So here at Best Damn Podcast, we will talk about what we dig. And what do we dig? Games with super sweet intros.

So without talking to anyone else, I have compiled a list of what represents the greatest game intros ever. You cannot debate this list, it is final and fact. Written in stone.

So where is this list? Can I see all 10 games right now? NO! You will have to wait. Each day (or so) we will count down to the best game intro ever created by humans. Sure this is lazy and takes what should be one update and stretches it out into 10, but hey, it's free, and free is good. Also, when you have 10 Youtube embeds at once, my browser slows down.

Nightmare Creatures 2

Nightmare Creatures was an unusual breed of action and survival horror. You are a victim of Adam Crowley (based on the real and creepy Aleister Crowley) who has an axe and a lot of demonic spawn to destroy. The game was a bit shallow, and basically was an excuse for you to dismember legions of the damned.

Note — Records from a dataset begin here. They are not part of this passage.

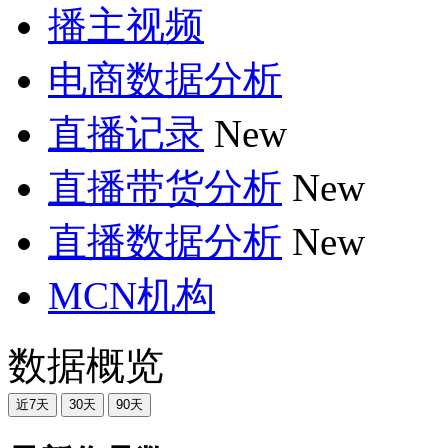
播主视频
电商数据分析
直播记录
New
直播带货分析
New
直播数据分析
New
MCN机构
数据概览
近7天
30天
90天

But why is this intro deserving of the number 10 spot? Simple, it's chock full of rock metal and demons getting destroyed. This game was released in 2000, before it was cool to be goth. (Editors Note: It was never cool to be goth) With music from Rob Zombie, this was nothing but heart pounding awesome and it really made the Playstation kick ass. And that is why it gets #10.

Up next... The Soviets attack.

And remember kiddos, we are judging opening movies, not the games themselves.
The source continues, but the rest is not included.